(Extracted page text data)
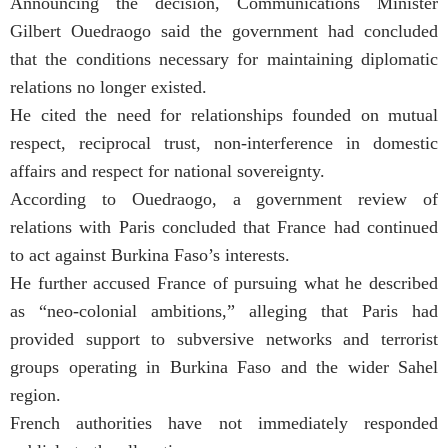
Announcing the decision, Communications Minister
Gilbert Ouedraogo said the government had concluded
that the conditions necessary for maintaining diplomatic
relations no longer existed.
He cited the need for relationships founded on mutual
respect, reciprocal trust, non-interference in domestic
affairs and respect for national sovereignty.
According to Ouedraogo, a government review of
relations with Paris concluded that France had continued
to act against Burkina Faso’s interests.
He further accused France of pursuing what he described
as “neo-colonial ambitions,” alleging that Paris had
provided support to subversive networks and terrorist
groups operating in Burkina Faso and the wider Sahel
region.
French authorities have not immediately responded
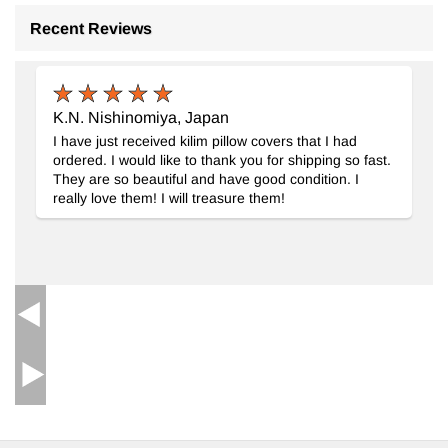
Recent Reviews
Beige, Red New Handwoven Turkish Kilim Rug
- K0028397
K.N. Nishinomiya, Japan
I have just received kilim pillow covers that I had
ordered. I would like to thank you for shipping so fast.
They are so beautiful and have good condition. I
really love them! I will treasure them!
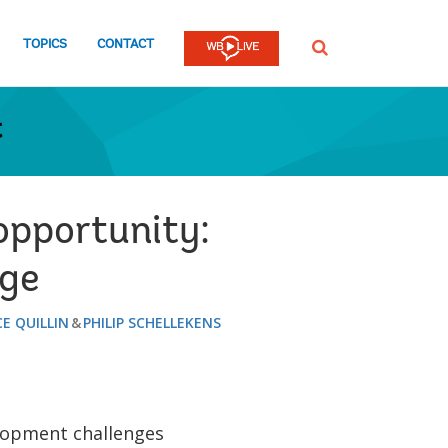
TOPICS
CONTACT
SEARCH
t
opportunity:
nge
E QUILLIN
PHILIP SCHELLEKENS
lopment challenges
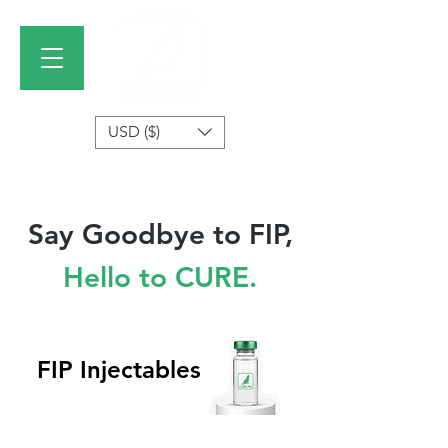
USD ($)
Say Goodbye to FIP,
Hello to CURE.
FIP Injectables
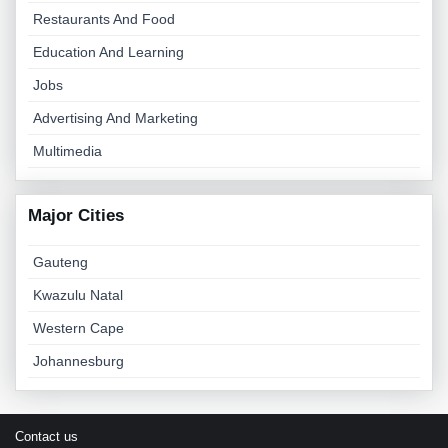
Restaurants And Food
Education And Learning
Jobs
Advertising And Marketing
Multimedia
Major Cities
Gauteng
Kwazulu Natal
Western Cape
Johannesburg
Contact us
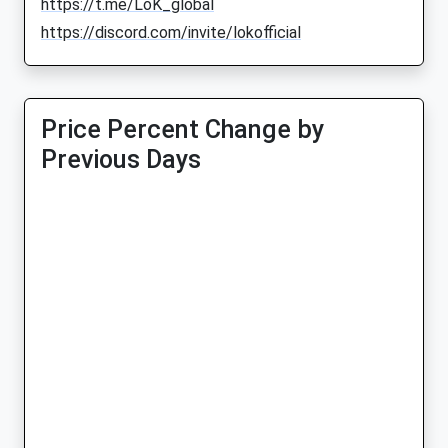
https://t.me/LoK_global
https://discord.com/invite/lokofficial
Price Percent Change by
Previous Days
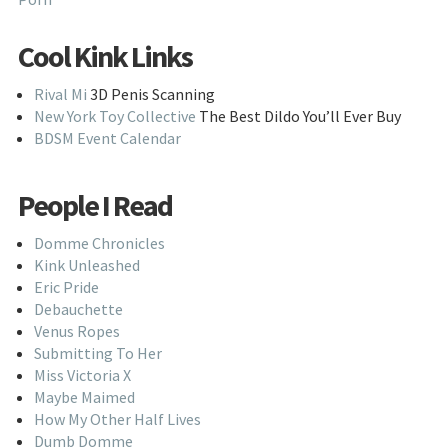
Cool Kink Links
Rival Mi
3D Penis Scanning
New York Toy Collective
The Best Dildo You’ll Ever Buy
BDSM Event Calendar
People I Read
Domme Chronicles
Kink Unleashed
Eric Pride
Debauchette
Venus Ropes
Submitting To Her
Miss Victoria X
Maybe Maimed
How My Other Half Lives
Dumb Domme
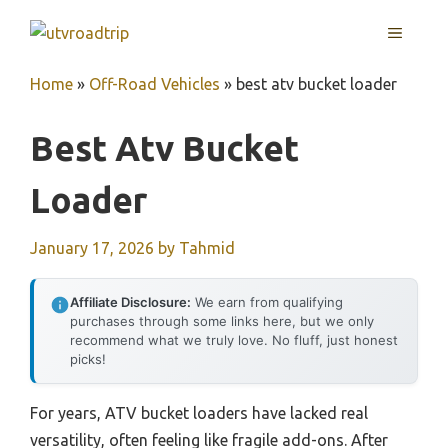
Skip
MENU
to
content
Home
»
Off-Road Vehicles
»
best atv bucket loader
Best Atv Bucket
Loader
January 17, 2026
by
Tahmid
Affiliate Disclosure:
We earn from qualifying
purchases through some links here, but we only
recommend what we truly love. No fluff, just honest
picks!
For years, ATV bucket loaders have lacked real
versatility, often feeling like fragile add-ons. After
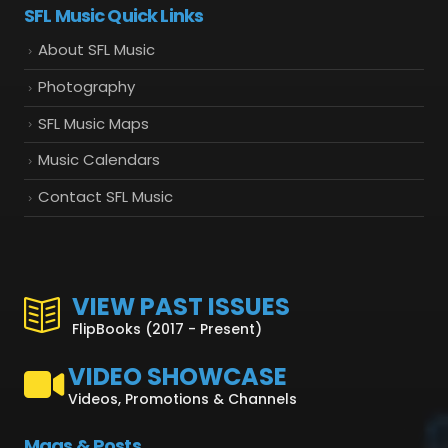
SFL Music Quick Links
About SFL Music
Photography
SFL Music Maps
Music Calendars
Contact SFL Music
VIEW PAST ISSUES
FlipBooks (2017 - Present)
VIDEO SHOWCASE
Videos, Promotions & Channels
Mags & Posts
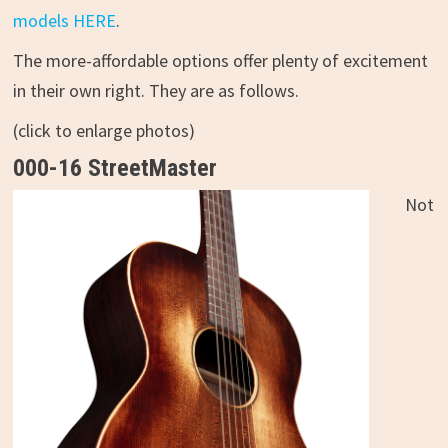
models HERE
.
The more-affordable options offer plenty of excitement
in their own right. They are as follows.
(click to enlarge photos)
000-16 StreetMaster
Not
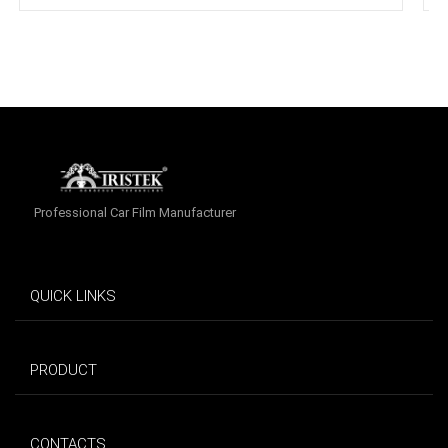
Professional Car Film Manufacturer
QUICK LINKS
PRODUCT
CONTACTS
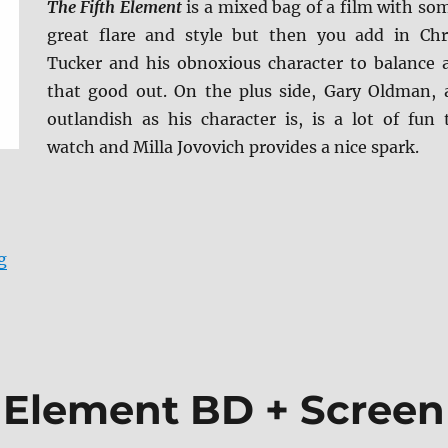
The Fifth Element
is a mixed bag of a film with so
great flare and style but then you add in Chr
Tucker and his obnoxious character to balance a
that good out. On the plus side, Gary Oldman, 
outlandish as his character is, is a lot of fun 
watch and Milla Jovovich provides a nice spark.
“Review: The Fifth Element 4K Ultra HD Review”
g
h Element BD + Screen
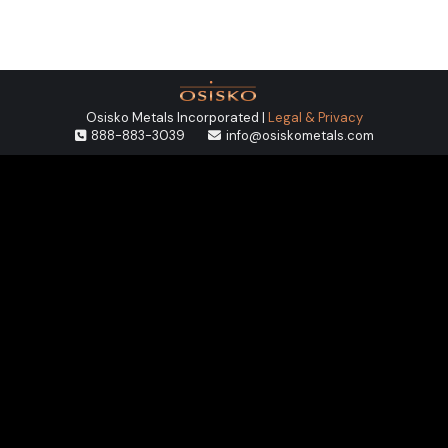
Osisko Metals Incorporated |
Legal & Privacy
888-883-3039
info@osiskometals.com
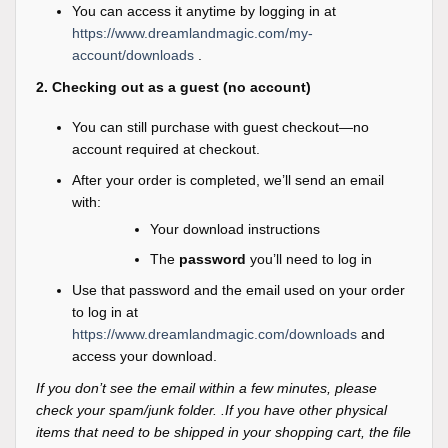
You can access it anytime by logging in at
https://www.dreamlandmagic.com/my-
account/downloads
.
2. Checking out as a guest (no account)
You can still purchase with guest checkout—no
account required at checkout.
After your order is completed, we’ll send an email
with:
Your download instructions
The
password
you’ll need to log in
Use that password and the email used on your order
to log in at
https://www.dreamlandmagic.com/downloads
and
access your download.
If you don’t see the email within a few minutes, please
check your spam/junk folder. .If you have other physical
items that need to be shipped in your shopping cart, the file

> What is being asked: Return only those lines that run from the one containing "account required at checkout." through the end of the entries, keeping each exactly as written.

> Your response:
account required at checkout.
After your order is completed, we’ll send an email
with:
Your download instructions
The
password
you’ll need to log in
Use that password and the email used on your order
to log in at
https://www.dreamlandmagic.com/downloads
and
access your download.
If you don’t see the email within a few minutes, please
check your spam/junk folder. .If you have other physical
items that need to be shipped in your shopping cart, the file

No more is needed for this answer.